About Meghan

Based in New York, fiber artist Meghan Udell, uses a combination of minimal line work, steganography, and traditional handcrafts to create soft sculptural objects taking on complex and problematic topics. Raised in Chicago, Udell first became aware of steganography as a child while she was studying for her ham radio license, but it wasn’t until her teen years — when she picked up a tattered 1970’s era Learn to Knit booklet at a thrift shop — that she began to incorporate coded messages into fiber form.

Later while studying at California Institute of the Arts, her work became heavily influenced by artists Sheila Hicks and Anni Albers, and the writing of Lucy Lippard. This led her to expand her love of knitting to include mixed media, where she began to use art as a means of tackling gender issues and safety of time and space from the feminine perspective.

"I’m particularly drawn to the use of textiles both for their traditional designation as decorative women’s work, but also for their ability to act as a visual representation of the tensions that we hold in our body.”

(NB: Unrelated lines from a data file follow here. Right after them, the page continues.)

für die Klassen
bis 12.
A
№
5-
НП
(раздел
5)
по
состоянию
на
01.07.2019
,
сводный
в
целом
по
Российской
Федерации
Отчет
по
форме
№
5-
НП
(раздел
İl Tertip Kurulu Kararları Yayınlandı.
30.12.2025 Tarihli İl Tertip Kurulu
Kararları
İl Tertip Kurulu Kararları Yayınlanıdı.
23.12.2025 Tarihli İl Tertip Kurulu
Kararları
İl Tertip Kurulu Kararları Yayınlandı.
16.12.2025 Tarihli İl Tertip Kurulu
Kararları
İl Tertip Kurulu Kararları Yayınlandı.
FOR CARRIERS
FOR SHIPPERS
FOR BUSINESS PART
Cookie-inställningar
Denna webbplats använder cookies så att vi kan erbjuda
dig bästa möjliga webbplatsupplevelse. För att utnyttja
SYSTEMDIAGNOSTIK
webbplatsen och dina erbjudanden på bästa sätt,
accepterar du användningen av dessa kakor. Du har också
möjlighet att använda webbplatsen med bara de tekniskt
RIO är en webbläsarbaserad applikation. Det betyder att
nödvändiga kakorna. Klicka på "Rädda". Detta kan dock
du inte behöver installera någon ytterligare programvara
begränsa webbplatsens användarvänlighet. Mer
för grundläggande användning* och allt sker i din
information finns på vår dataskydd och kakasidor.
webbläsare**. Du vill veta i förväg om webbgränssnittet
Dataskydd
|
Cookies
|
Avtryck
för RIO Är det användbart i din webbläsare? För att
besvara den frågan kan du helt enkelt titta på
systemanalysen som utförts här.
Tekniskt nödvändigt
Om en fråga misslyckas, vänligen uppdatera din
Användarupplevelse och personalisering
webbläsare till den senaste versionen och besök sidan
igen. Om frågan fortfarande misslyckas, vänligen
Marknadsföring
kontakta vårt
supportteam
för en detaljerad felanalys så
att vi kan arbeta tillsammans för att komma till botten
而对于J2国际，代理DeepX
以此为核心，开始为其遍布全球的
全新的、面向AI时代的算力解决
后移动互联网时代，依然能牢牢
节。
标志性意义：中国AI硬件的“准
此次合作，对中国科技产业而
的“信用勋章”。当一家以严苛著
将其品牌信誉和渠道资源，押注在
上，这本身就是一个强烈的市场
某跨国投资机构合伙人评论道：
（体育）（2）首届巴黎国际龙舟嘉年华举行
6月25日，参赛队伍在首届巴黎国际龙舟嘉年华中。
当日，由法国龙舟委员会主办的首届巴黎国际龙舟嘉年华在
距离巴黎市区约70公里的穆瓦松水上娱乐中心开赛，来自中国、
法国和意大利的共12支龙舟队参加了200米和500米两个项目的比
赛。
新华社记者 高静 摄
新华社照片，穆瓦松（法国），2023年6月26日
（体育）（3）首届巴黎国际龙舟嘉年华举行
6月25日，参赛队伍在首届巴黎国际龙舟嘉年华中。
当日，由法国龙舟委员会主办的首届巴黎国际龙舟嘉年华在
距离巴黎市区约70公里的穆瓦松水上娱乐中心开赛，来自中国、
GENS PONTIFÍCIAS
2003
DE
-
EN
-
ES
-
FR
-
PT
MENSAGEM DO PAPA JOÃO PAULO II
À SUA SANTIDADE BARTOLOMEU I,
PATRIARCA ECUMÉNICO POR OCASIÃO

Her work has been exhibited in Los Angeles, Boston, New Mexico, and in her first New York show at the DVAA in Narrowsburg, NY. Her current work “All The Stories We Do Not Tell” is a layered narrative about the conditional state of awareness in which women exist.

Today, Udell creates commissions, and exhibits her work while splitting her time between New York City, and the Delaware River Valley Region.